■ **WHAT NEEDS TO BE DONE**: All of the entries are to be repeated exactly, with no pictures included.

■ **SUPPLIED DATA**:
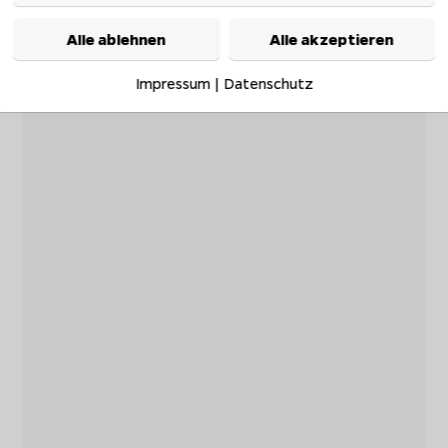
Alle ablehnen
Alle akzeptieren
Impressum
|
Datenschutz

■ **WRITTEN ANSWER**:
Alle ablehnen
Alle akzeptieren
Impressum
|
Datenschutz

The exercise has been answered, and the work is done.